Goal of the exercise: The whole listing needs retyping exactly; keep the pictures out of it.

Dataset entries:
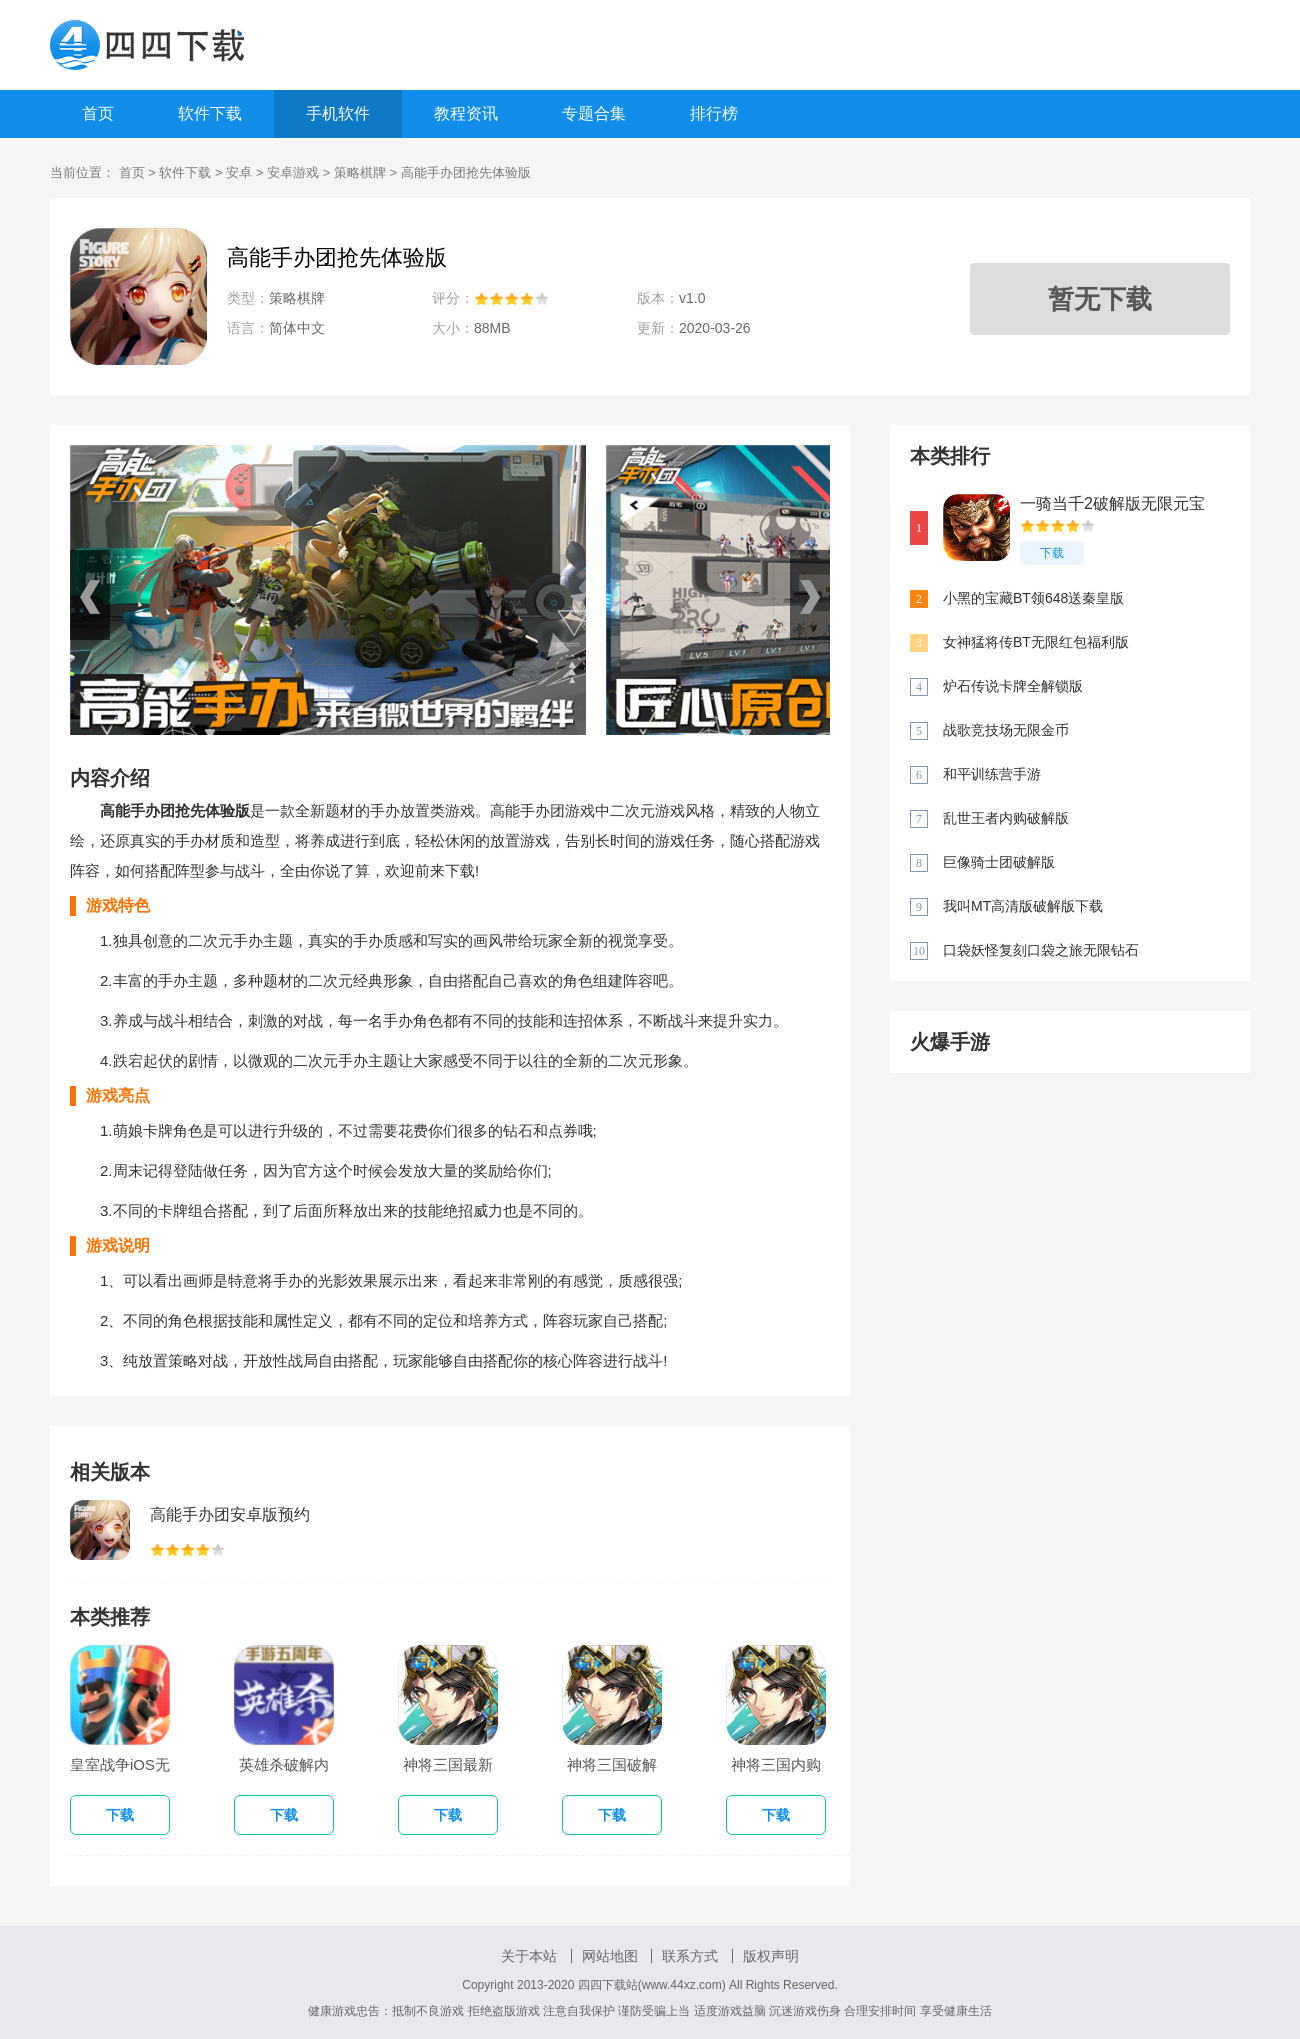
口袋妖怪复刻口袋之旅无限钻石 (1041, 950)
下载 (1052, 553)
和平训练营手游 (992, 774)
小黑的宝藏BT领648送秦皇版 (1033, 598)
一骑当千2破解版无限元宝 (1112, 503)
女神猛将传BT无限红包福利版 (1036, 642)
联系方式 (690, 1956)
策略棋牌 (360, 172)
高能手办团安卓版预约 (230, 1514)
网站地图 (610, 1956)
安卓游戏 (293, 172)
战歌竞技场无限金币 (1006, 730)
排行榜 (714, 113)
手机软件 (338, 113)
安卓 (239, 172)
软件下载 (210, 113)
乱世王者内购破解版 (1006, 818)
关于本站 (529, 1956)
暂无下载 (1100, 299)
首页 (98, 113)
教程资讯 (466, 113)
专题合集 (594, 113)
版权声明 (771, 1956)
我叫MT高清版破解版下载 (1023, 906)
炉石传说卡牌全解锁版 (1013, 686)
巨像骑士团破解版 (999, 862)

Solution to this problem:
口袋妖怪复刻口袋之旅无限钻石 (1041, 950)
下载 (1052, 553)
和平训练营手游 (992, 774)
小黑的宝藏BT领648送秦皇版 (1033, 598)
一骑当千2破解版无限元宝 (1112, 503)
女神猛将传BT无限红包福利版 (1036, 642)
联系方式 (690, 1956)
策略棋牌 (360, 172)
高能手办团安卓版预约 (230, 1514)
网站地图 (610, 1956)
安卓游戏 (293, 172)
战歌竞技场无限金币 (1006, 730)
排行榜 (714, 113)
手机软件 (338, 113)
安卓 (239, 172)
软件下载 (210, 113)
乱世王者内购破解版 (1006, 818)
关于本站 (529, 1956)
暂无下载 (1100, 299)
首页 (98, 113)
教程资讯 (466, 113)
专题合集 (594, 113)
版权声明 (771, 1956)
我叫MT高清版破解版下载 (1023, 906)
炉石传说卡牌全解锁版 (1013, 686)
巨像骑士团破解版 (999, 862)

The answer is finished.